Odisha’s Biju Janata Dal government introduced a resolution in the state legislative assembly proposing 33 percent reservation for women in Parliament and legislative assemblies, The Indian Express reported on Nov. 20, 2018.

“No household, no society, no state, no country has ever moved forward without empowering its women,” Odisha Chief Minister Naveen Patnaik was quoted as having said on Nov. 20, 2018.

Elected women representatives in the Odisha state assembly are two percentage points lower than the national average of 9 percent. The assembly unanimously passed the resolution.

Women Representatives Bring Economic Growth To Their Constituencies

There is evidence of significantly higher growth in economic activity in constituencies that elect women, noted a 2018 study by the United Nations University World Institute for Development Economics Research.

It examined data for 4,265 state assembly constituencies—over two decades to 2012—where the “share of state legislative assembly seats won by women increased from about 4.5 percent to close to 8 percent” and focused on the increase of luminosity, or night light, in these constituencies as a proxy for economic activity.

Women legislators in India raised economic performance in their constituencies by about 1.8 percentage points per year, more than male legislators, according to the study. “We estimate that women legislators in India raise luminosity growth in their constituencies by about 15 percentage points per annum more than male legislators,” the study noted.

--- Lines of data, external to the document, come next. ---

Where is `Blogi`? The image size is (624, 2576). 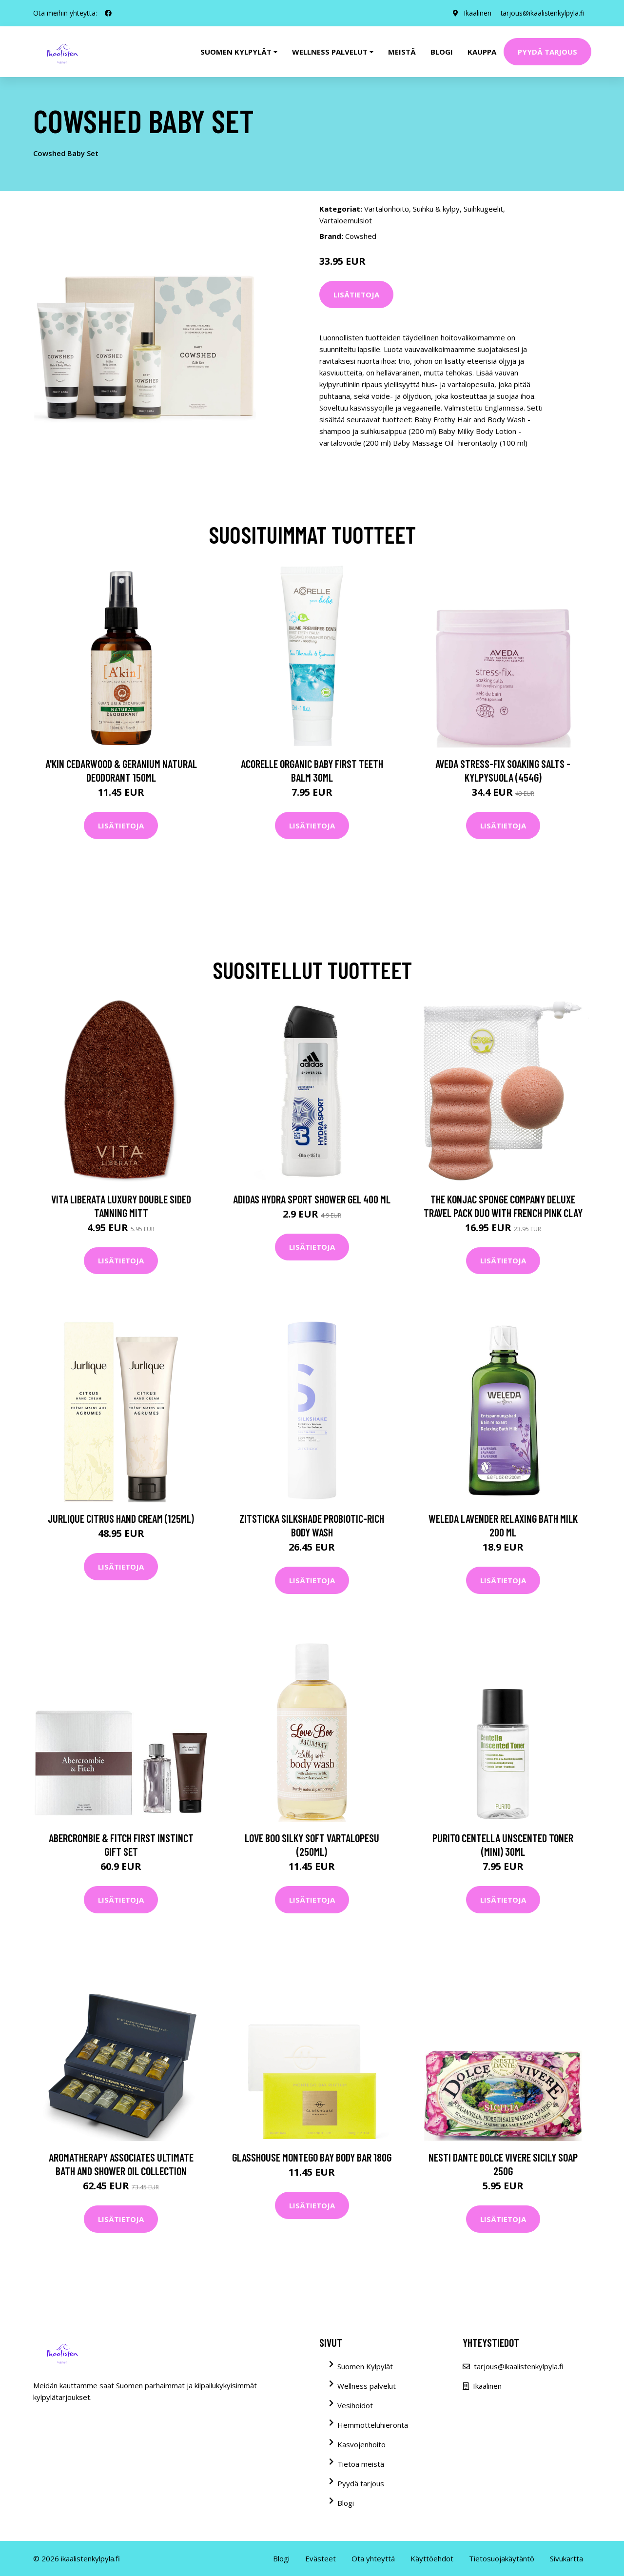 Blogi is located at coordinates (441, 52).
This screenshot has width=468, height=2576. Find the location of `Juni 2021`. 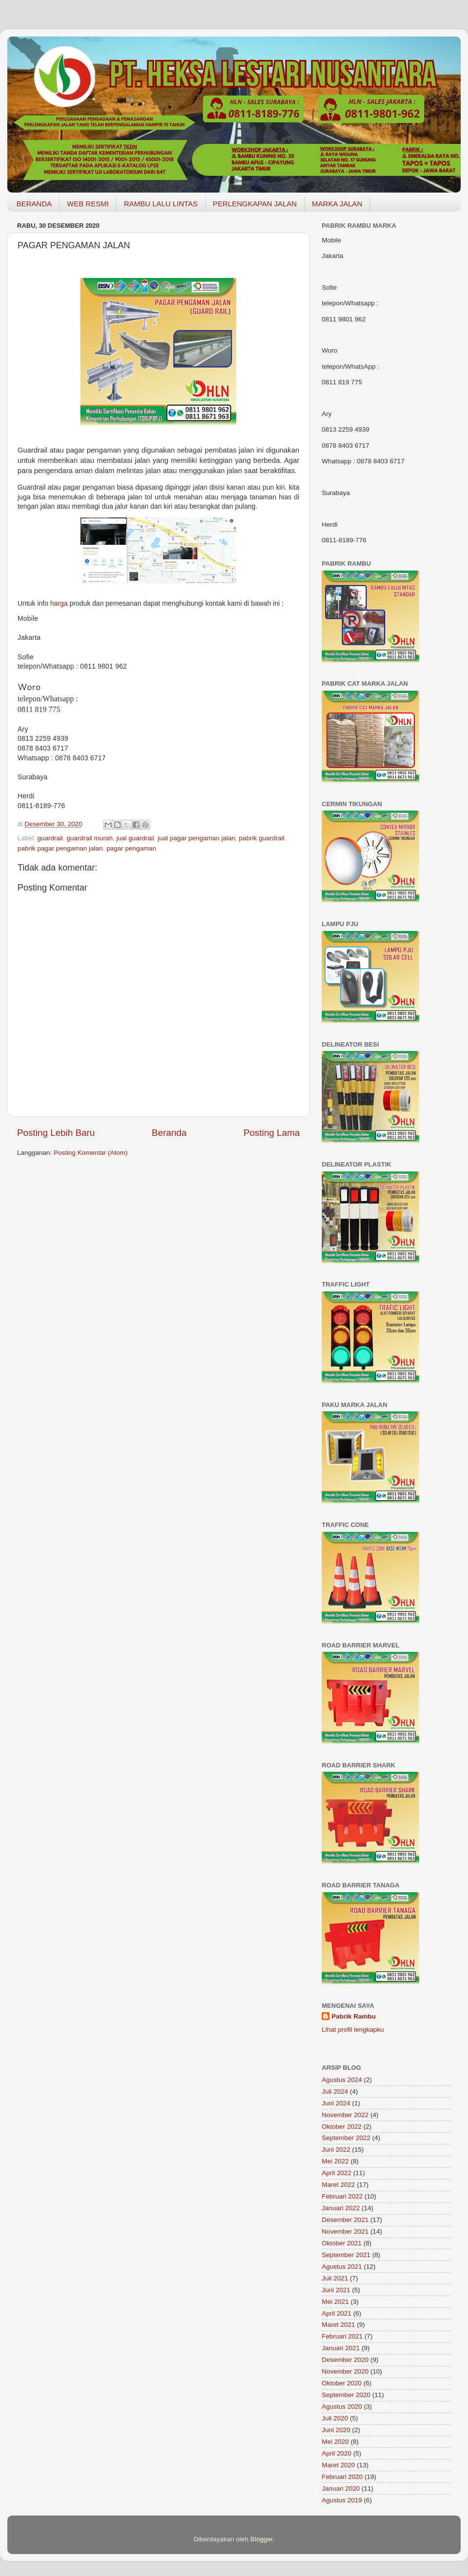 Juni 2021 is located at coordinates (336, 2290).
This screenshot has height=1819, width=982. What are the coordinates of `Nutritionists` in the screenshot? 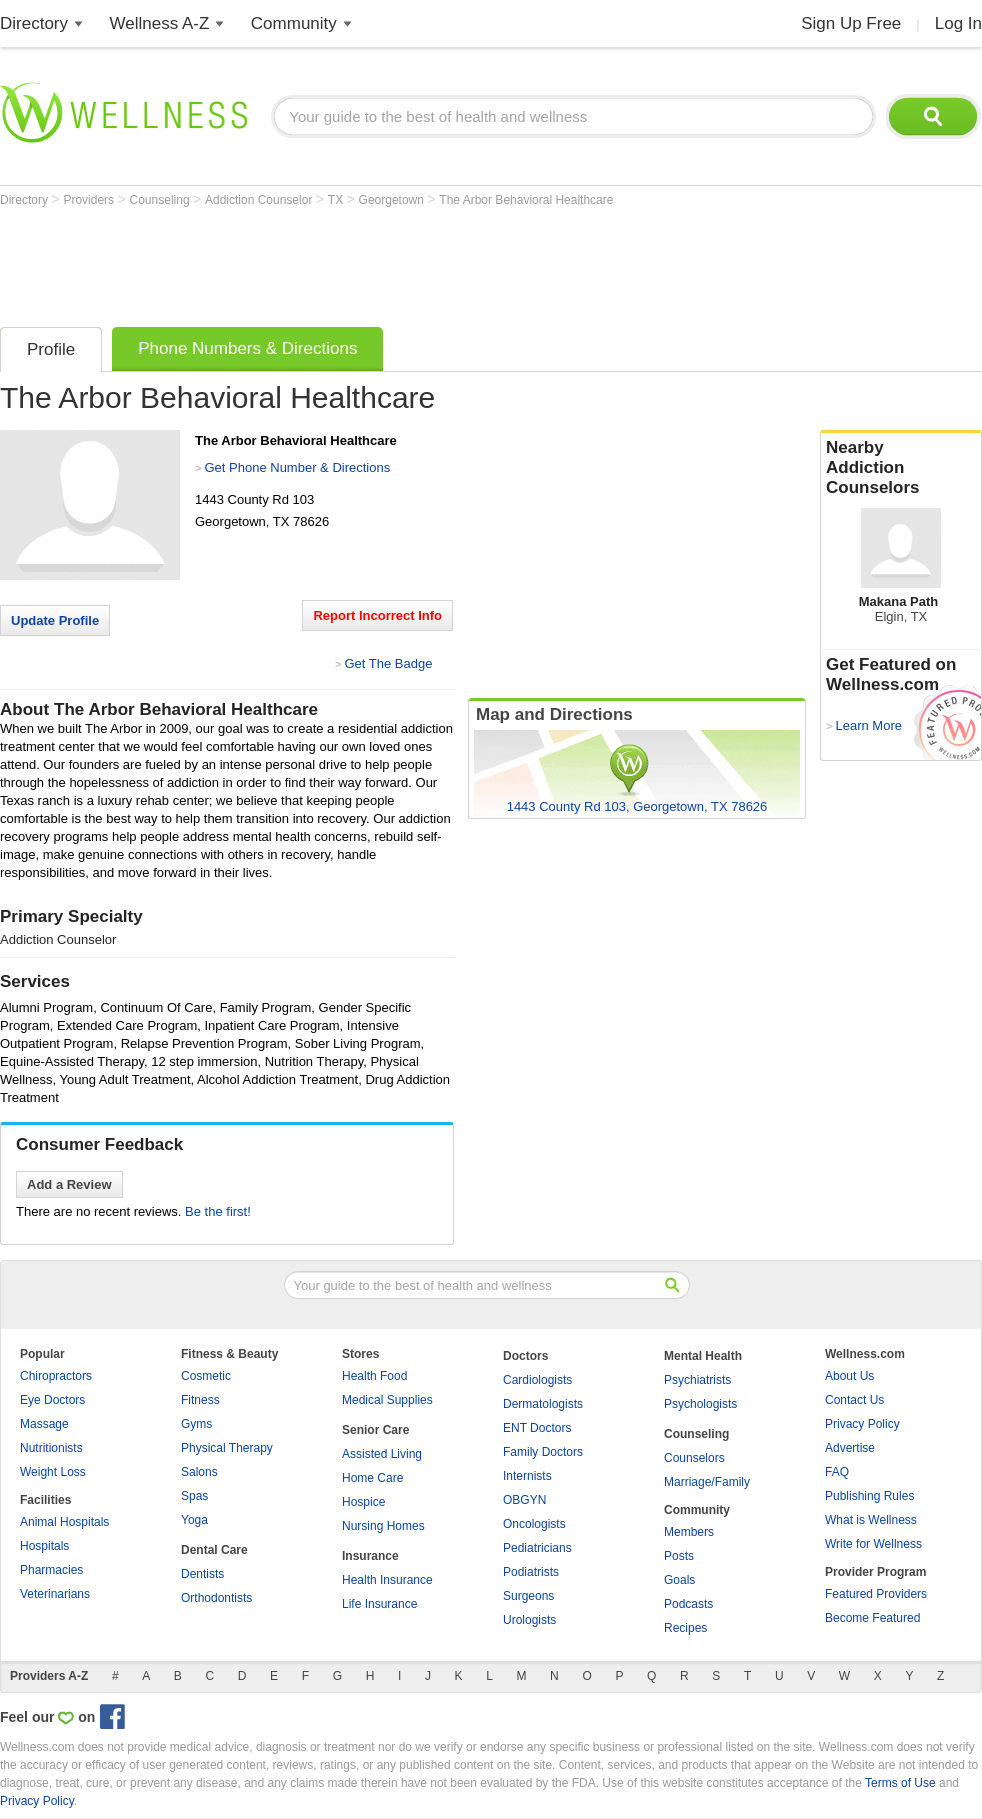 It's located at (51, 1448).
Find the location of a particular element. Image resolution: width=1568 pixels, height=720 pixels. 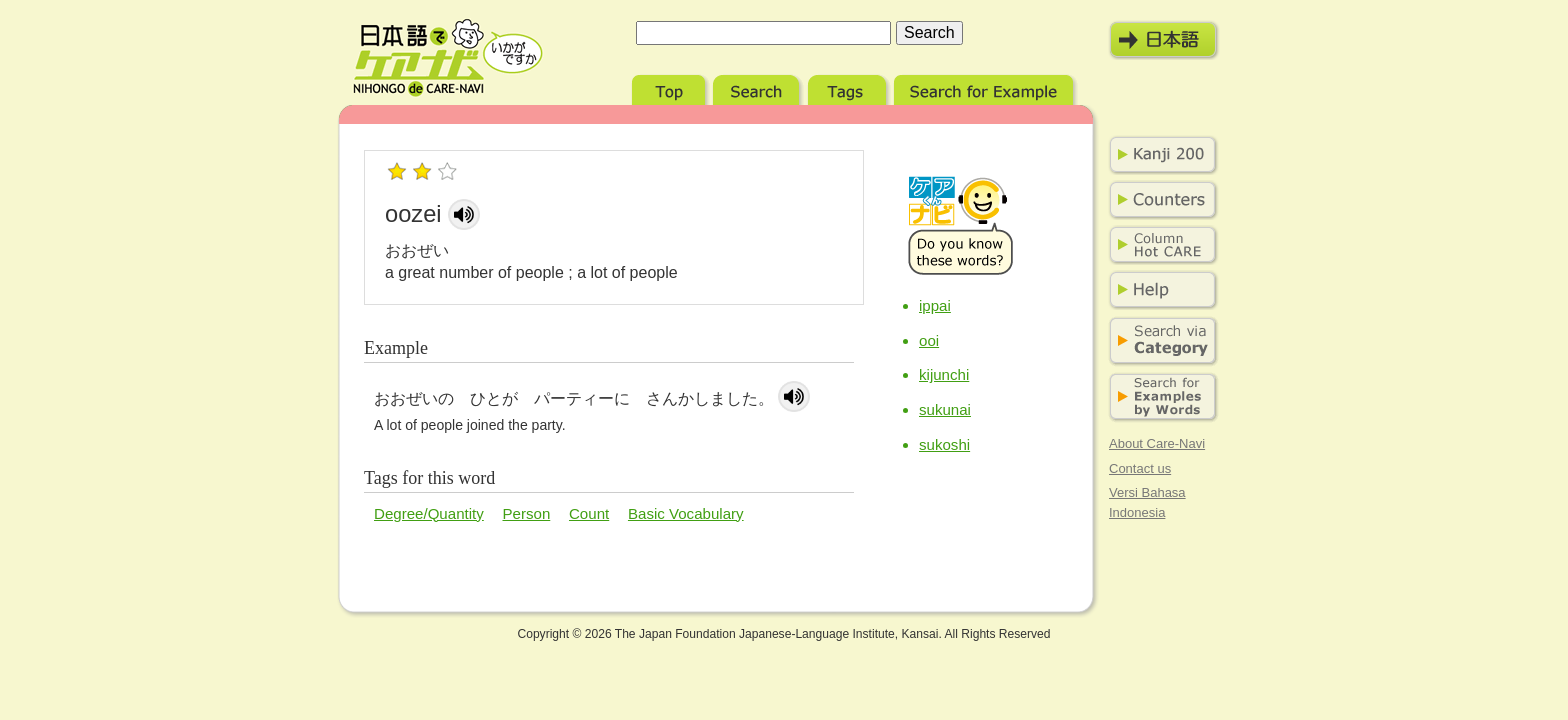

While the number of women in Parliament and state assemblies has not grown significantly, a third of seats have been reserved for women since 1993 in local governments, made possible by the 73rd and 74th amendment of the Constitution. That move led to a current national average of 44 percent of elected women representatives in panchayats (village councils).

Rajasthan, Uttarakhand Have Highest Female Representation In Panchayats

As many as 14 states and union territories have 50 percent or more elected women representatives in panchayats, according to this reply to the Lok Sabha on April 5, 2018. Rajasthan and Uttarakhand have 56 percent representation, the highest in the country.

“Village councils in West Bengal reserved for women, on average, invested in nine more drinking water facilities and improved road conditions by 18 percent,” noted an October 2018 study on the impact of women’s reservation on policy making in villages of West Bengal and Rajasthan (conducted between 2000-2002) by the Abdul Latif Jameel Poverty Action Lab (J-PAL), a research organisation.

The study found that women constituents were more concerned about issues like water supply and road connectivity than men. As many as 31 percent of women's complaints were about drinking water, and 31 percent were about road improvement in West Bengal, compared to 17 percent and 25 percent of men's, respectively. In Rajasthan, 54 percent of women's complaints were about drinking water and 19 percent about welfare programmes compared to 43 percent and 3 percent of men's, respectively, according to the study.

Unlike West Bengal, women in Rajasthan complained less frequently about roads. Village councils reserved for women invested in 2.62 more drinking water facilities, on average, and made fewer improvements in road conditions, “leading to 8 percent deterioration”, added the study on impact on women’s reservation.

In other states, quotas led to improved child health and nutrition, increased female entrepreneurship and heightened police responsiveness to crimes against women, J-PAL reported.

In the 32 women-led panchayats IndiaSpend surveyed across six districts of Tamil Nadu for a five-part series, 30 percent women said they would like to contest the upcoming panchayat elections even when their seat was an unreserved one. Also, 15 percent women said they would like to enter mainstream electoral party politics if given a chance. Across districts women complained of patriarchal hostility and caste bias.

In their search for fresh candidates, political parties in Tamil Nadu tend to ignore the large pool of successful women panchayat leaders politics and those who do join active politics are rarely allowed to rise up the hierarchy, our investigations found.